Foto: Digitale Premiere am DT: "Der Zauberberg" mit einer Videoanimation von Tilo Baumgärtel © Arno Declair
Text:Barbara Behrendt, am 21. November 2020
Eine Prozession weißer Gestalten kämpft sich mit schweren Schritten über die weiße Bühne als ginge sie durch meterhohe Schneewehen. Ihre Gesichter weiß, die Haare weiß, stecken sie in weißen Fatsuits, die ihnen dicke Brüste, massige Bäuche anheften. Oder die faltige Haut in Stofflappen über den Stoffrippen herabhängen lassen. Als könnten diese Menschen ihre Körper aus fahlem oder zu üppigem Fleisch jederzeit abstreifen. Und dann? Was bliebe dann von ihnen übrig?
Ihre Stimmen sind verzerrt, wenn sie die großen, existenzphilosophischen Fragen stellen, die in Thomas Manns „Zauberberg“ oft eher zwischen den Zeilen verhandelt werden: Kann man die Zeit erzählen? Was ist der Körper? Was ist das Fleisch? Was ist das Leben?
Auf dem Bühnenboden die Projektion eines Labyrinths, schön wie ein Mandala. Darauf steht ein riesiges Instrument, ein Galgen womöglich, ein Folterwerkzeug, vielleicht aber auch ein Teleskop zur Sternenbetrachtung.
Der Zauberberg wird gerade an vielen Theatern als Roman der Stunde für die Bühne adaptiert: Hans Castorp besucht seinen Vetter im Schweizer Sanatorium, eines für Lungenerkrankungen. Auf drei Wochen nur – doch aus ihnen werden sieben Jahre in Isolation, während derer sich in der Welt der Krieg zusammenbraut. Eine Geschichte über Krankheit, Leben, Sterben und natürlich: Zeit.

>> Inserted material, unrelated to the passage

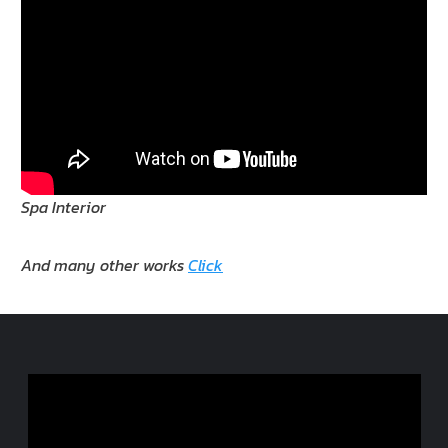
Spa Interior
And many other works
Click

Sebastian Hartmann hat diesen Klassiker schon vor zehn Jahren in Leipzig inszeniert, damals sogar recht nah an der Vorlage. Am DT verabschiedet er sich nun von jeder Erzählebene und zeigt allein seine radikal subjektiven, bizarren Assoziationswelten. Er arbeitet sich fast ausschließlich an der Episode ab, in der sich Castorp auf einer Schneewanderung verirrt und der Welt beinahe verloren geht – im weißen Wahn fantasiert er sich da blutige Albträume zusammen. In der Figur von Markwart Müller-Elmau blitzt Castorp hier und da durch, wenn er ins Leere starrt und Sätze sagt wie: „Ich bin der Welt abhanden gekommen. Gestorben bin ich der Welt.“
Ein höchst abstrakter Abend ist das, finster inszenierte Philosophie vom Nichts. Nihilismus pur. Einmal wird ein Körper mit einem Akku-Schrauber immer wieder zum Leben erweckt. Doch alles, was er wie wahnsinnig schreien kann, ist: „Ich muss sterben!!“ Von wegen: freier Wille.
Hin und wieder dann ein Bruch, die Dekonstruktion. Die Spieler verschwinden für eine Zigarette hinter der Bühne und reden von der „Unbrauchbarkeit der großen Begriffe“. Später wechseln sie in weiße Kleider aus Tüll und parodieren die selbstsichere Gesellschaft, die für alles einen Namen und eine Antwort hat.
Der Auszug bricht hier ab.